A. If you set up a jumpbox, run your browser on the juimpbox, and browse to http://10.0.0.5:5050/. If you did not set up a jumpbox, the easiest way is to use SSH port forwarding as a SOCKS proxy. From your local machine, run
ssh <youruser>@<yourcluster>.<yourzone>.cloudapp.azure.com -p 2211 -D8080, and then set your browser to use the SOCKS proxy this creates at
localhost:8080 (perhaps with a proxy switcher extension). Then, browse to http://10.0.0.5:5050/. Make sure to turn off the proxy when you close your SSH session, or your browser won't be able to load any pages. Also note that this routes all your web traffic through Azure.
Q. How do I get to the slave pages in the Mesos web UI?
A. You're probably using the proxy method above. Make sure your browser is doing DNS through the proxy. The Mesos web UI expects to be able to resolve names like
yourclusteragent1, which you probably can't do on your machine. In Firefox, you need to set
Q. My cluster just completed but Mesos is not up/has no slaves!

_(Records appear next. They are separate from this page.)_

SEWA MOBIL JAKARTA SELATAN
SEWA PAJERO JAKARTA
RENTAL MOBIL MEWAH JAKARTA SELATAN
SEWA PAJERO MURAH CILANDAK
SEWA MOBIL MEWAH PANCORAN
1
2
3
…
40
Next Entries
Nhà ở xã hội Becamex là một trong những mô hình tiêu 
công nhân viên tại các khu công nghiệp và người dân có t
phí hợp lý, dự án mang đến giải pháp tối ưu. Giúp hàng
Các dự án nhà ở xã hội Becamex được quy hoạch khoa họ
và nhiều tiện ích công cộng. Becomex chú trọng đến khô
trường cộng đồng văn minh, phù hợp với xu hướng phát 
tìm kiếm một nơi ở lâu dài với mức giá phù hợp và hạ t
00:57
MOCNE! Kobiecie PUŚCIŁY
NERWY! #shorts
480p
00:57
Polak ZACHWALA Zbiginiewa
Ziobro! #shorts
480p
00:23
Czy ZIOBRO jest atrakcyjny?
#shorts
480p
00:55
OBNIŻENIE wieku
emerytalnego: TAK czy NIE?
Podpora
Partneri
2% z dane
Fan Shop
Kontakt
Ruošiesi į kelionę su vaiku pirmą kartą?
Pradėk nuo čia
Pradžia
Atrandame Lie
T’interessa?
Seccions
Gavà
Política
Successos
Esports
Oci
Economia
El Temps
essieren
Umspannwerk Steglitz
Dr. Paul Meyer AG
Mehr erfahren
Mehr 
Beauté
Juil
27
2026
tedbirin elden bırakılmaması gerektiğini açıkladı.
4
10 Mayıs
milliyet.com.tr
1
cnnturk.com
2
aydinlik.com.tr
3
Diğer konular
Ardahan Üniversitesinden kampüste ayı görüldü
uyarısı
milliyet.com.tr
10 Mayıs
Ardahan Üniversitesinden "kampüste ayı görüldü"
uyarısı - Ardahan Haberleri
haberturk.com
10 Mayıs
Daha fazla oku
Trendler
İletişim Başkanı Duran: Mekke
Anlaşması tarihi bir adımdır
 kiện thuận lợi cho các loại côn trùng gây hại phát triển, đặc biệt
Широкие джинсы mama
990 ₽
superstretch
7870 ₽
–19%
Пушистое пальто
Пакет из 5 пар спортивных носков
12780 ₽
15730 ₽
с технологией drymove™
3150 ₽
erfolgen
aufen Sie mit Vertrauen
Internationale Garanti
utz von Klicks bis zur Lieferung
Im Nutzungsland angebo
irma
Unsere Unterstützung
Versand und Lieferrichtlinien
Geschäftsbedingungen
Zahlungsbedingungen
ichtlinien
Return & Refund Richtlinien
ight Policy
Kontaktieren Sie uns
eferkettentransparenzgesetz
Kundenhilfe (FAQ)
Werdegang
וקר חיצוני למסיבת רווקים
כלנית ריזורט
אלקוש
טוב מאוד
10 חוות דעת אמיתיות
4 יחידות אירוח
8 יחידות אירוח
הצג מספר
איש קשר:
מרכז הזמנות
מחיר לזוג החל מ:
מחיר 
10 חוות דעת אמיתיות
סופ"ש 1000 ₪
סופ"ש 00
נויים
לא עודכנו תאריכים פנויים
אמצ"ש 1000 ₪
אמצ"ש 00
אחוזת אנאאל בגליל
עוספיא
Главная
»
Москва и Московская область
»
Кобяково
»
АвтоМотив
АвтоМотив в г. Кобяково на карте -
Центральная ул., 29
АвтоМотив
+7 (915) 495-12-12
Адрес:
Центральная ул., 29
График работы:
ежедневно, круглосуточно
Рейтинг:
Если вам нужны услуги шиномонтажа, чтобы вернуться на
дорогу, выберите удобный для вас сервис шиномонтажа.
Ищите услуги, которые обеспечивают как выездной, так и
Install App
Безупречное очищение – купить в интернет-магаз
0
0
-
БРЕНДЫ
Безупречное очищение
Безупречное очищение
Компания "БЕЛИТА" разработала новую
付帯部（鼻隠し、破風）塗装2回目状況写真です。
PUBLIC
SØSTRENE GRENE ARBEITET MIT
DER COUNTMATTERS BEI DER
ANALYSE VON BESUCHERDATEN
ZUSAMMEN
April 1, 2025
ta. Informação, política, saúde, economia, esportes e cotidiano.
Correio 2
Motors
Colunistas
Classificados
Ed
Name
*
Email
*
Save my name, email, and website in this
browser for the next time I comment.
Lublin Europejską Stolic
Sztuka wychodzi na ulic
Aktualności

A. That's not a question either. But after your template finishes, your cluster is still running installation. That installation might fail, if bugs still exist in the setup code or if needed Internet resources disappear. You can run "tail -f /var/log/azure/cluster-bootstrap.log" on each master or agent to see how the installation is going and what might have gone wrong.